Bill Spohn wrote:Oops - Nebbiolo should certainly be in the first group, I told you I'd forget something important.
I figured the Yquem nuts would be up in arms about the Semillon (as might those who have had a rare old Austalian Semillon). That one is certainly arguable. But would you agree that with Sauternes it is the Semillon, not the Sauv Blanc that would be bumped up?
I'm not going to argue much about Brunellos - have your way with me - though I don't think that it would be warranted if we were just talking about Chianti.
Tempranillo and Touriga Nacional would certainly be in at least the second group, and I have a hard time arguing about the demotion of Carmenere and Pinotage, perhaps to third class with honorable mention as being better than the rank and file down there.
Dale Williams wrote:But the whole idea is a losing battle.
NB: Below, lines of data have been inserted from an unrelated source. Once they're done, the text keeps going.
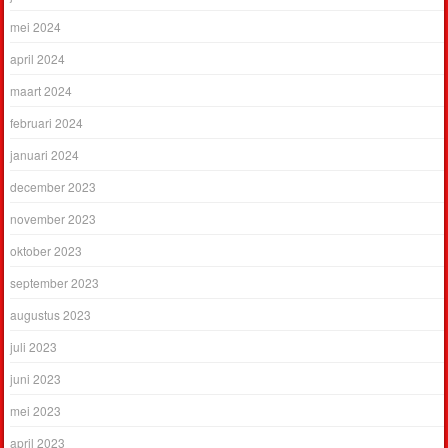
mei 2024
april 2024
maart 2024
februari 2024
januari 2024
december 2023
november 2023
oktober 2023
september 2023
augustus 2023
juli 2023
juni 2023
mei 2023
april 2023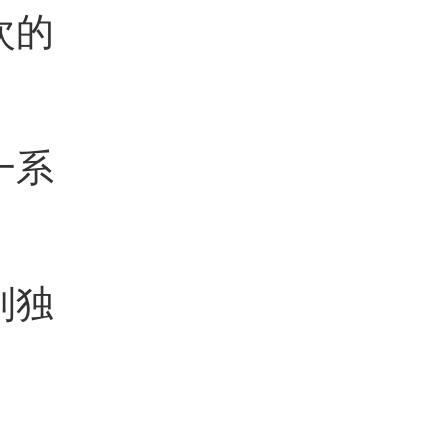
次的
一系
到独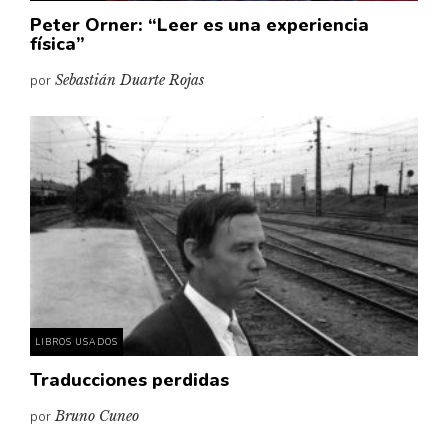
Peter Orner: “Leer es una experiencia
física”
por
Sebastián Duarte Rojas
LIBROS USADOS
Traducciones perdidas
por
Bruno Cuneo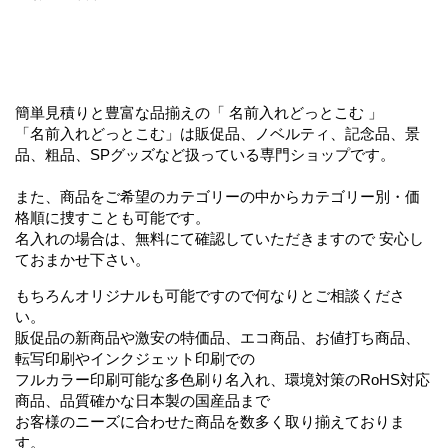
簡単見積りと豊富な品揃えの「 名前入れどっとこむ 」
「名前入れどっとこむ」は販促品、ノベルティ、記念品、景
品、粗品、SPグッズなど扱っている専門ショップです。
また、商品をご希望のカテゴリーの中からカテゴリー別・価
格順に捜すことも可能です。
名入れの場合は、無料にて確認していただきますので 安心し
ておまかせ下さい。
もちろんオリジナルも可能ですので何なりとご相談くださ
い。
販促品の新商品や激安の特価品、エコ商品、お値打ち商品、
転写印刷やインクジェット印刷での
フルカラー印刷可能な多色刷り名入れ、環境対策のRoHS対応
商品、品質確かな日本製の国産品まで
お客様のニーズに合わせた商品を数多く取り揃えておりま
す。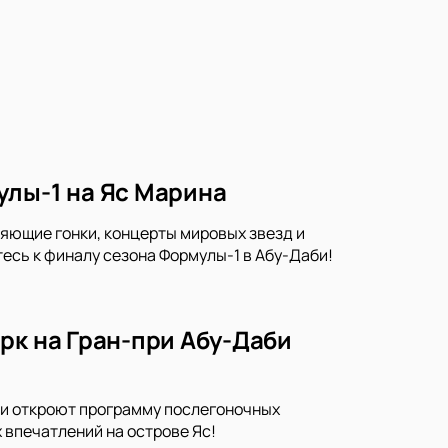
улы-1 на Яс Марина
ляющие гонки, концерты мировых звезд и
есь к финалу сезона Формулы-1 в Абу-Даби!
рк на Гран-при Абу-Даби
ьди откроют программу послегоночных
 впечатлений на острове Яс!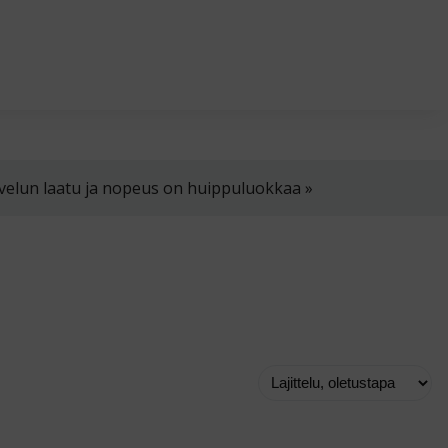
in klo 8-16
02 4310 400
myynti@thtt.fi
velun laatu ja nopeus on huippuluokkaa »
Is Gamay second class? No expensive wines, but plenty I have loved. Semillon and SB combine to make HBB, which is one of the greatest whites in the world for me.
Whole list would be riddled with exceptions.
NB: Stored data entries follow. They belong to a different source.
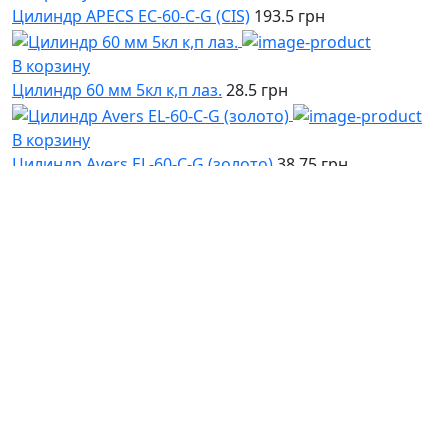
Цилиндр APECS EC-60-C-G (CIS)
193.5 грн
В корзину
Цилиндр 60 мм 5кл к,п лаз.
28.5 грн
В корзину
Цилиндр Avers EL-60-C-G (золото)
38.75 грн
В корзину
Секретный механизм для замка Pollar англ ключ
163
грн
В корзину
Замок врезной Гардиан 50.01
1376 грн
В корзину
Замок навесной Авантек FL-L-50мм
113 грн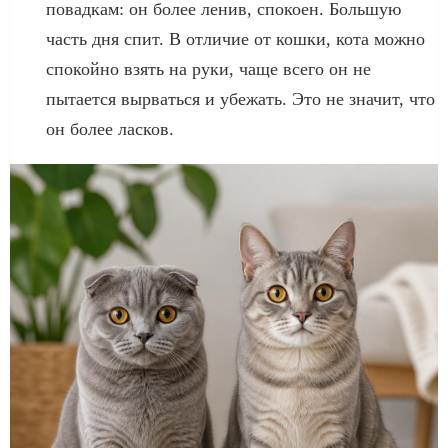
повадкам: он более ленив, спокоен. Большую
часть дня спит. В отличие от кошки, кота можно
спокойно взять на руки, чаще всего он не
пытается вырваться и убежать. Это не значит, что
он более ласков.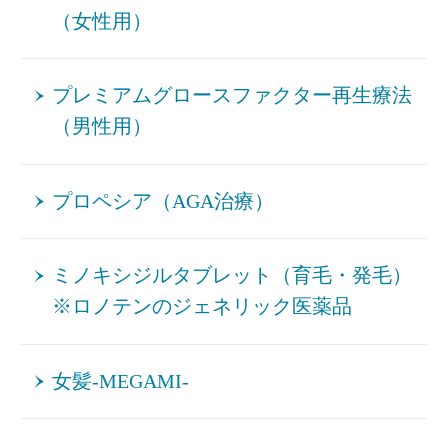
（女性用）
プレミアムグロースファクター再生療法
（男性用）
プロペシア（AGA治療）
ミノキシジルタブレット（育毛・発毛）
※ロノテンのジェネリック医薬品
女髪-MEGAMI-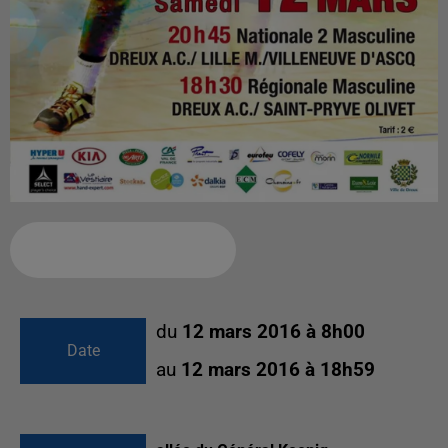
Ajouter à votre calendrier
du
12 mars 2016 à 8h00
Date
au
12 mars 2016 à 18h59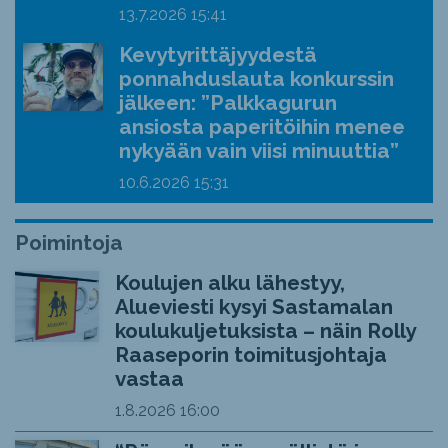
13.7.2026
15:41
Kevytyrittäjyydestä
ponnahduslauta konkurssin
jälkeen: ”Palkkagurun
ansiosta paperitöihin menee
nykyään vain viisi minuuttia”
10.6.2026
15:31
Poimintoja
Koulujen alku lähestyy,
Alueviesti kysyi Sastamalan
koulukuljetuksista – näin Rolly
Raaseporin toimitusjohtaja
vastaa
1.8.2026
16:00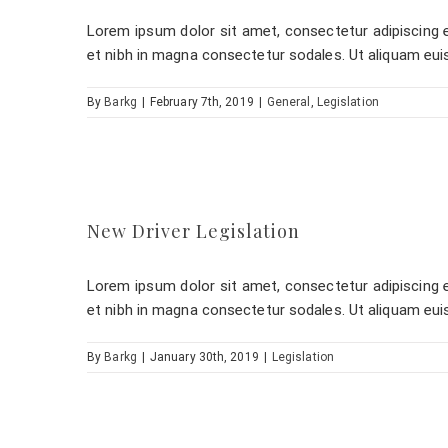
Lorem ipsum dolor sit amet, consectetur adipiscing eli
et nibh in magna consectetur sodales. Ut aliquam eui
By
Barkg
|
February 7th, 2019
|
General
,
Legislation
New Driver Legislation
Lorem ipsum dolor sit amet, consectetur adipiscing eli
et nibh in magna consectetur sodales. Ut aliquam eui
By
Barkg
|
January 30th, 2019
|
Legislation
First of all, I agree with Dale on Chenin Blanc. Second of all, Ruby Cabernet is not a hybrid, but vinifera. It is, however, mundane. By categorizing "all non-vinifera grapes" as Third Class, you are excluding from your tasting experience some excellent wines. Maybe I don't get Sauvignon Blanc. I've never had one that floored me, but I have had several Vignoles and Delaware wines that I've enjoyed much more.Bill Spohn wrote:Third Class: all non-vinifera grapes, a number of mundane hybrids like Ruby Cabernet and Marechal Foch, and a host too numerous to ....enumerate...
Dale Williams wrote:My point was I'm not sure where you can draw the line. How many exceptions does it take? If great SB can be made in the Loire, and as a blend in Bdx, and some very very good SB in NZ and Austria, and an occasional eyeopener in CA, is that clearly not " with suitable care in cultivation, favourable terroirs and a deft hand at winemaking to create a fist class wine."
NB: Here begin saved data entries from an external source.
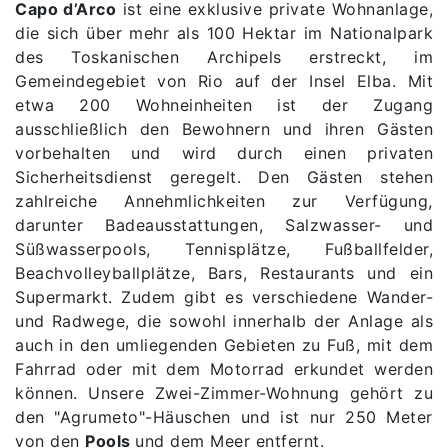
Capo d’Arco
ist eine exklusive private Wohnanlage,
die sich über mehr als 100 Hektar im Nationalpark
des Toskanischen Archipels erstreckt, im
Gemeindegebiet von Rio auf der Insel Elba. Mit
etwa 200 Wohneinheiten ist der Zugang
ausschließlich den Bewohnern und ihren Gästen
vorbehalten und wird durch einen privaten
Sicherheitsdienst geregelt. Den Gästen stehen
zahlreiche Annehmlichkeiten zur Verfügung,
darunter Badeausstattungen, Salzwasser- und
Süßwasserpools, Tennisplätze, Fußballfelder,
Beachvolleyballplätze, Bars, Restaurants und ein
Supermarkt. Zudem gibt es verschiedene Wander-
und Radwege, die sowohl innerhalb der Anlage als
auch in den umliegenden Gebieten zu Fuß, mit dem
Fahrrad oder mit dem Motorrad erkundet werden
können. Unsere Zwei-Zimmer-Wohnung gehört zu
den "Agrumeto"-Häuschen und ist nur 250 Meter
von den
Pools
und dem Meer entfernt.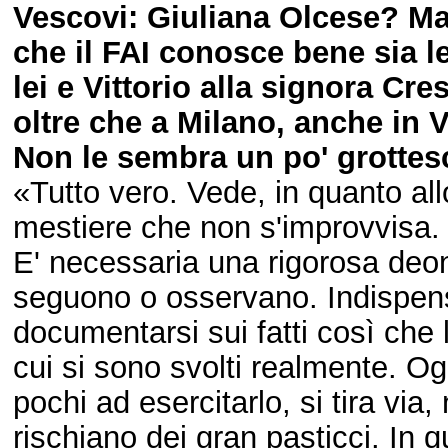
Vescovi: Giuliana Olcese? Mai
che il FAI conosce bene sia le
lei e Vittorio alla signora Cre
oltre che a Milano, anche in Vi
Non le sembra un po' grottes
«Tutto vero. Vede, in quanto all
mestiere che non s'improvvisa.
E' necessaria una rigorosa deon
seguono o osservano. Indispensa
documentarsi sui fatti così che
cui si sono svolti realmente. Ogg
pochi ad esercitarlo, si tira via, 
rischiano dei gran pasticci. In 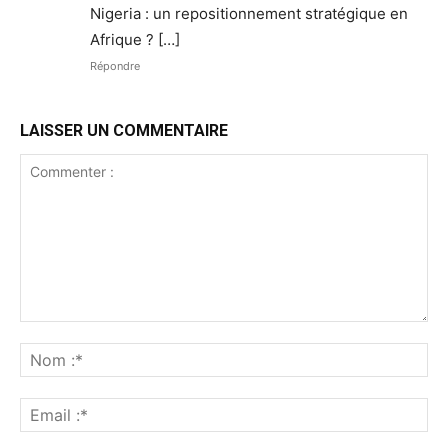
Nigeria : un repositionnement stratégique en
Afrique ? […]
Répondre
LAISSER UN COMMENTAIRE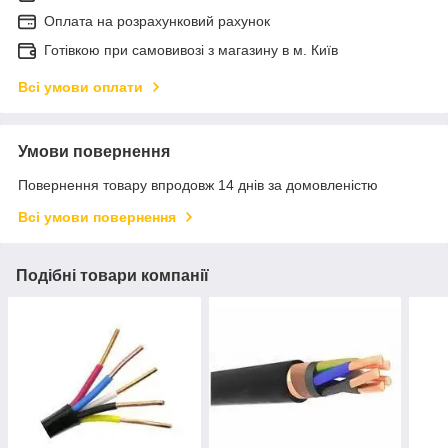
Оплата на розрахунковий рахунок
Готівкою при самовивозі з магазину в м. Київ
Всі умови оплати
Умови повернення
Повернення товару впродовж 14 днів за домовленістю
Всі умови повернення
Подібні товари компанії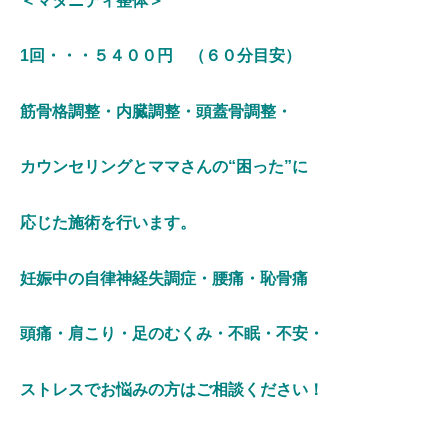
＜マタニティ整体＞
1回・・・５４００円 （６０分目安）
筋骨格調整・内臓調整・頭蓋骨調整・
カウンセリングと
ママさんの“困った”に
応じた施術を行います。
妊娠中の自律神経失調症・腰痛・恥骨痛
頭痛・肩こり・足のむくみ・不眠・不安・
ストレスで
お悩みの方はご相談ください！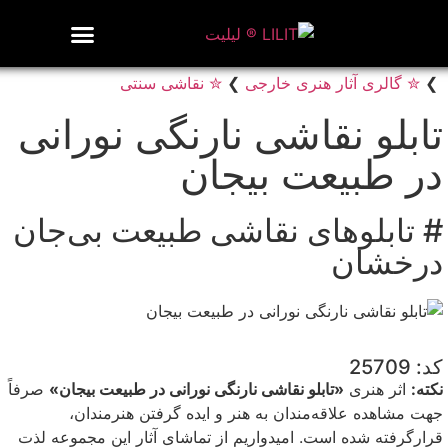
روزنامه هنر
درباره/تماس
مراکز و مشاغل
گالری و نمایشگاه
بیوگرافی هنرمندان
❯
✮ گالری آثار هنری خارجی
❯
✮ نقاشی سنتی
تابلو نقاشی نارنگی نورانی
در طبیعت بیجان
# تابلوهای نقاشی طبیعت بی‌جان
درخشان
کد: 25709
نکته:
اثر هنری
«تابلو نقاشی نارنگی نورانی در طبیعت بیجان»
صرفاً
جهت مشاهده علاقه‌مندان به هنر و ایده گرفتن هنرمندان،
قرارگرفته شده است. امیدواریم از تماشای آثار این مجموعه لذت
Andrew Burge wrote:Where would you place Gewurz and Pinot Gris - surely there are Alsaceophiles out there up in arms about their absence from the list
Bill Spohn wrote:Thanks for posting why you wouldn't be posting, Hoke. Otherwise some of us might have wondered....
Hoke wrote:I would've loved to have played, had it been an open field.
Bill Spohn wrote:...uncommon varietals making great wines in small areas. An example of the last might be Furmint, as anyone that has tased much Tokay Essencia can attest.
David Glasser wrote:I'd put Grenache in the first tier. There are plenty of C-du-P that I consider outstanding, unless you disqualify them based on blending.